La desventura divagante tiene como principal objetivo hurgar e intentar cernir la compleja personalidad de su inasible protagonista, alter ego y no del propio realizador, excéntrico y secreto a la vez, narcisista a rabiar, psicopatológicamente bipolar pero fuera de toda caracterización o insufrible e irritante en sus desplantes de diagnóstico simple, demasiado original y excesivo en una inmersión emocional sin visiones subjetivas ni facilidades mentalistas, sin dimensión específicamente onírica aunque tan alucinado como el Gael García de La ciencia del sueño, y lo mejor: el ejecutor de una gerontología feminista que salva a la tía Denise rumbo al hospital a contrarreloj imposible y agasaja con una despedida-cópula a la anciana (estilo Japón de Reygadas 01) sin cometer poético incesto a lo Musil-Duras (la sublime tía sólo era la viuda de un tío consanguíneo).

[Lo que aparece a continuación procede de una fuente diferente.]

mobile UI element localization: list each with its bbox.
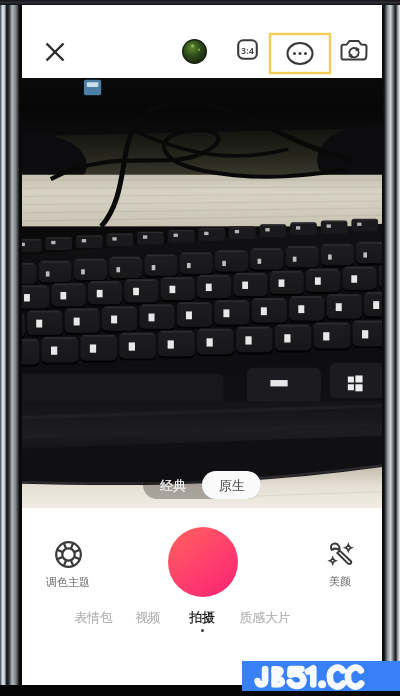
button[interactable]: Filter preview (182, 39, 207, 64)
button[interactable]: 质感大片 (239, 610, 291, 626)
staticText: 经典 (160, 477, 186, 493)
button[interactable]: 拍摄 (189, 610, 215, 632)
staticText: 表情包 (74, 610, 113, 626)
staticText: 调色主题 (46, 575, 90, 589)
staticText: 原生 (219, 477, 245, 493)
button[interactable]: Switch camera (340, 39, 368, 61)
staticText: 3:4 (241, 44, 254, 56)
button[interactable]: 表情包 (74, 610, 113, 626)
button[interactable]: 经典 (143, 471, 202, 499)
button[interactable]: Aspect ratio 3 by 4 (237, 39, 258, 60)
staticText: 质感大片 (239, 610, 291, 626)
staticText: 拍摄 (189, 610, 215, 626)
button[interactable]: More options (270, 34, 330, 73)
button[interactable]: 调色主题 (34, 541, 102, 589)
button[interactable]: 视频 (135, 610, 161, 626)
button[interactable]: Close (43, 40, 67, 64)
button[interactable]: 美颜 (306, 541, 374, 588)
button[interactable]: Take photo (168, 527, 238, 597)
button[interactable]: 原生 (202, 471, 261, 499)
staticText: 视频 (135, 610, 161, 626)
staticText: 美颜 (329, 574, 351, 588)
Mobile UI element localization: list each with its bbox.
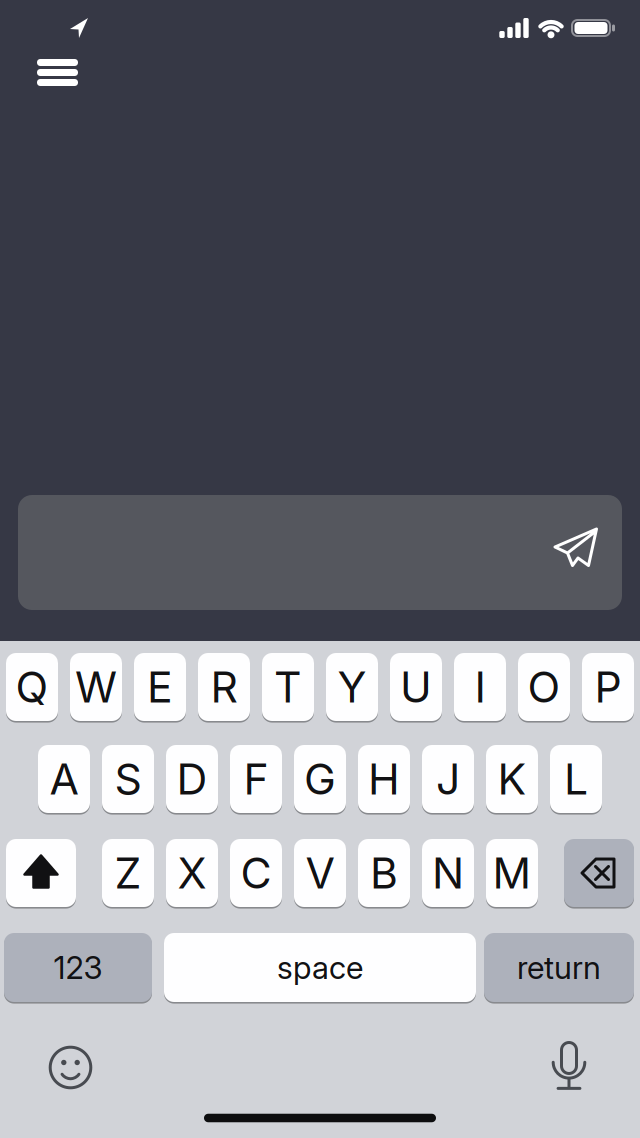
button[interactable]: Y: [326, 652, 378, 722]
staticText: Y: [338, 661, 366, 713]
staticText: F: [244, 753, 268, 805]
staticText: J: [436, 753, 460, 805]
staticText: C: [240, 847, 272, 899]
button[interactable]: [46, 1042, 96, 1092]
staticText: Q: [16, 661, 48, 713]
staticText: I: [474, 661, 486, 713]
button[interactable]: [66, 15, 92, 41]
staticText: H: [368, 753, 400, 805]
button[interactable]: C: [230, 838, 282, 908]
button[interactable]: return: [484, 932, 634, 1004]
button[interactable]: V: [294, 838, 346, 908]
button[interactable]: space: [164, 932, 476, 1004]
button[interactable]: 123: [4, 932, 152, 1004]
button[interactable]: I: [454, 652, 506, 722]
button[interactable]: O: [518, 652, 570, 722]
staticText: 123: [54, 948, 102, 986]
staticText: B: [370, 847, 398, 899]
button[interactable]: M: [486, 838, 538, 908]
button[interactable]: [550, 522, 606, 578]
staticText: N: [432, 847, 464, 899]
staticText: O: [528, 661, 560, 713]
button[interactable]: F: [230, 744, 282, 814]
button[interactable]: G: [294, 744, 346, 814]
button[interactable]: [547, 1040, 591, 1092]
staticText: M: [492, 847, 532, 899]
button[interactable]: R: [198, 652, 250, 722]
staticText: Z: [114, 847, 142, 899]
staticText: E: [147, 661, 173, 713]
staticText: return: [517, 948, 601, 986]
button[interactable]: [36, 58, 78, 86]
button[interactable]: P: [582, 652, 634, 722]
staticText: L: [564, 753, 588, 805]
button[interactable]: K: [486, 744, 538, 814]
button[interactable]: D: [166, 744, 218, 814]
staticText: G: [304, 753, 336, 805]
button[interactable]: Z: [102, 838, 154, 908]
staticText: space: [277, 948, 363, 986]
staticText: K: [498, 753, 526, 805]
button[interactable]: Q: [6, 652, 58, 722]
button[interactable]: W: [70, 652, 122, 722]
staticText: P: [594, 661, 622, 713]
staticText: D: [176, 753, 208, 805]
button[interactable]: E: [134, 652, 186, 722]
button[interactable]: N: [422, 838, 474, 908]
button[interactable]: X: [166, 838, 218, 908]
button[interactable]: L: [550, 744, 602, 814]
button[interactable]: [564, 838, 634, 908]
button[interactable]: [6, 838, 76, 908]
staticText: A: [50, 753, 78, 805]
button[interactable]: T: [262, 652, 314, 722]
button[interactable]: J: [422, 744, 474, 814]
staticText: X: [178, 847, 206, 899]
staticText: T: [274, 661, 302, 713]
button[interactable]: A: [38, 744, 90, 814]
button[interactable]: B: [358, 838, 410, 908]
staticText: W: [75, 661, 117, 713]
staticText: S: [114, 753, 142, 805]
button[interactable]: H: [358, 744, 410, 814]
staticText: U: [400, 661, 432, 713]
button[interactable]: S: [102, 744, 154, 814]
button[interactable]: U: [390, 652, 442, 722]
button[interactable]: [18, 495, 622, 610]
staticText: V: [306, 847, 334, 899]
staticText: R: [210, 661, 238, 713]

La desventura divagante hace del Libro de las soluciones que el héroe redacta sobre la marcha y con vehemente voz en off, un verdadero tratado de percepciones certeras y fórmulas útiles en épocas tecnológicas tardías (“Aprendemos haciendo”), pero también una burla vibrante a los diarios íntimos y a la plaga de obviedades de la literatura de autoayuda (“Mantente humilde”), incluyendo las generalizaciones de la filosofía aplicada o práctica (tipo los formidables ensayos de Compte-Sponville y Alain de Botton): el libro con humor expansivo que protege contra cualquier autoconmiseración.
La desventura divagante proporciona por supuesto, tratándose del cine impredecible de Gondry posterior a su adaptación de La espuma de los días de Boris Vian en Amor índigo 13, una fértil cosecha de inolvidables epifanías-espejo, como la dirección orquestal dando manotazos acompasados y moviendo la colita, o el grueso diccionario perforado tras usarse como escudo eficaz contra los disparos del atacante energuménico, y la erizante repetición ad aeternum del mismo filmoarranque con un perseguido cruzando perpendicularmente en plano abierto (hasta que se le aparece un gigantesco monstruo historietístico) y otras insólitas hibridaciones de película en vivo y dibujo animado.
Y la desventura divagante ironiza con el sarcasmo de que el autodespojado cineasta sólo conocerá la noche del retumbante estreno exitosísimo, habiendo retomado ya su tratamiento antipsicótico y convertido en otra criatura, aún eufórica y del brazo de una lúdica Gabrielle dichosamente embarazada.